We can use these categories as guideposts: How bad are these as
problems? What approaches have been proposed/tried/implemented so far? If
we can improve one of them without harming our ability to perform well
on the others, we have made progress, if we improve several in tandem,
that's even better.
- How good are long-term forecasts?
- How quickly does our forecasting ability decrease with increasing range of the question/forecast?
- Does it decrease at all, or just oscillate wildly?
- How quickly does performance degrade in different categories of questions (finance, meteorology, global economics, technological development) and by different forecasters (prediction markets, superforecasters & teams)?
- How good are our forecasts on low-probability events?
- How good are our forecasts on extinction events?
- How good are our forecasts in situations where we have historical discontinuities?
- How quickly/slowly do our forecasts converge to the final answer?
- When don't they converge?
- Can we classify convergence/divergence/oscillation behaviors?
- How do prediction markets, professional forecasting teams, internet enthusiasts and large language models compare?

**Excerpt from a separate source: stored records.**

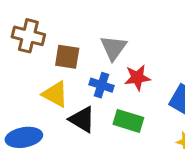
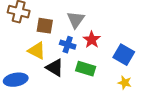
red star: (137, 78) -> (92, 40), turned -30

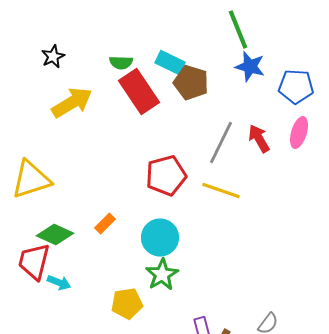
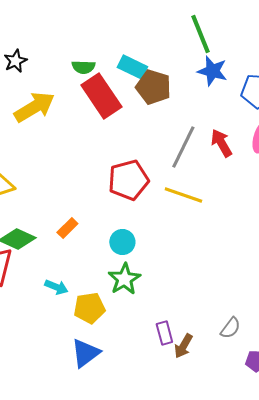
cyan circle: (160, 238) -> (122, 242), size x0.7
cyan arrow: (59, 283) -> (56, 287), moved

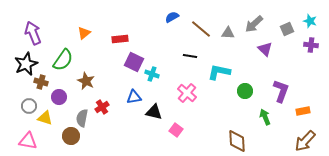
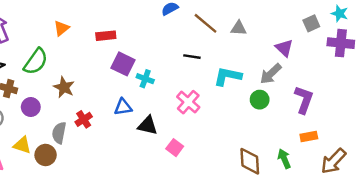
gray arrow: (254, 24) -> (271, 74), moved
purple cross: (311, 45) -> (341, 43), size x1.5
orange rectangle: (303, 111) -> (309, 137), moved
green arrow: (265, 117) -> (284, 159), moved
yellow triangle: (45, 118) -> (22, 145), moved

https://forum.effectivealtruism.org/posts/qZqvBLvR5hX9sEkjR/comparing-top-forecasters-and-domain-experts
https://github.com/MperorM/gpt3-metaculus
- What is a good formalization of the idea of a forecaster being accurate at a level of n%?
- See Precision of Sets of Forecasts
- Are better short-term forecasters also better long-term forecasters?
- Do forecasters become better at forecasting over time?
- How quickly?
- Over time/over more forecasts
- How much does forecaster quantity affect forecast quality on continuous questions? (i.e., extend Dillon 2021 to continuous data)
- How much does forecasting time affect forecast quality?
- Generally, scaling laws for forecasting would be interesting/cool to see
- How much do number of resolutions/forecasts matter for forecast quality/learning?
- Do laypeople/pundits/domain experts perform better than forecasters/superforecasters/forecasting teams/prediction markets specifically under novel & unforeseen situations?
- Are more extreme views or more conservative views more accurate?
- What possible forecasting scoring rules could we develop?
- Taking into account:
- Accuracy compared to others
- Importance of question
- That incentivize collaboration and positive-sum interactions instead of information-hiding
- How can we compare the skill and reliability of forecasters to one another?
- Metaculus at the moment does this by "who writes good comments". That seems inadequate.
- Taking into account:
- Number of questions each forecaster predicted on
- Calibration
- Resolution
- Importance of questions
- Two boundary methods:
- Compare using a scoring rule on any question the forecasters predicted on
- Compare using a scoring rule on the intersection of the questions the forecasters predicted on
- Two functions of scoring rules: Rewarding or comparing forecasters
- Related field: information elicitation
- See also: Chapter 27 from Algorithmic Game Theory (Nisan et al. 2007)
- How can we deal with questions with unclear resolution criteria?
- Collect Metaculus experiments on this
- How do we incentivise good predictions on long-term questions?
- Ideas:
- chained temporal forecasts
- How do we incentivise good predictions on low-probability events?
- Ideas:
- chained conditional forecasts
- Is there any conceivable way of incentivizing good predictions on extinction events?
- What are methods of scoring/defining how good a question was?
- Where are the big datasets of past judgmental forecasts?
- What is the rate of positive resolution by range?
- How difficult is it to manipulate real existing prediction platforms?